**Task prompt**:
Transcribe the listing verbatim, please, with images dropped.

**Task data**:
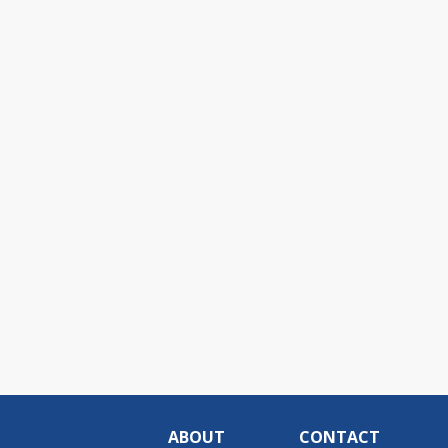
ABOUT
CONTACT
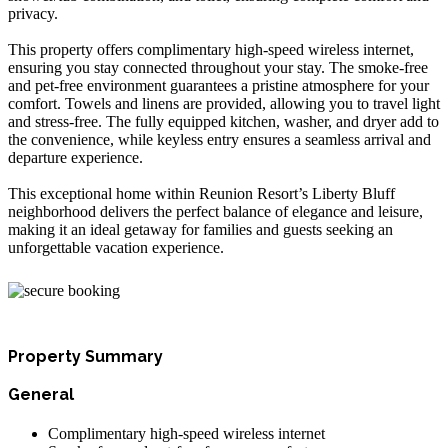
privacy.
This property offers complimentary high-speed wireless internet,
ensuring you stay connected throughout your stay. The smoke-free
and pet-free environment guarantees a pristine atmosphere for your
comfort. Towels and linens are provided, allowing you to travel light
and stress-free. The fully equipped kitchen, washer, and dryer add to
the convenience, while keyless entry ensures a seamless arrival and
departure experience.
This exceptional home within Reunion Resort’s Liberty Bluff
neighborhood delivers the perfect balance of elegance and leisure,
making it an ideal getaway for families and guests seeking an
unforgettable vacation experience.
Property Summary
General
Complimentary high-speed wireless internet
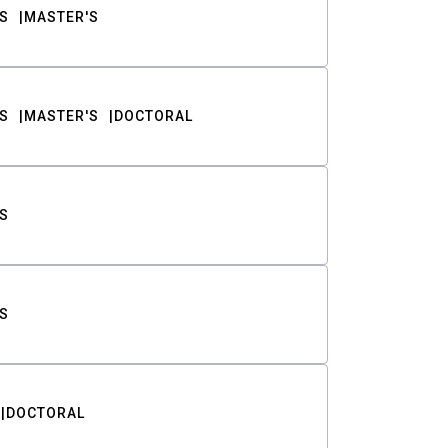
S
MASTER'S
S
MASTER'S
DOCTORAL
S
S
DOCTORAL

**Exercise answer**:
ABOUT
CONTACT
privacy.
This property offers complimentary high-speed wireless internet,
ensuring you stay connected throughout your stay. The smoke-free
and pet-free environment guarantees a pristine atmosphere for your
comfort. Towels and linens are provided, allowing you to travel light
and stress-free. The fully equipped kitchen, washer, and dryer add to
the convenience, while keyless entry ensures a seamless arrival and
departure experience.
This exceptional home within Reunion Resort’s Liberty Bluff
neighborhood delivers the perfect balance of elegance and leisure,
making it an ideal getaway for families and guests seeking an
unforgettable vacation experience.
Property Summary
General
Complimentary high-speed wireless internet
S
MASTER'S
S
MASTER'S
DOCTORAL
S
S
DOCTORAL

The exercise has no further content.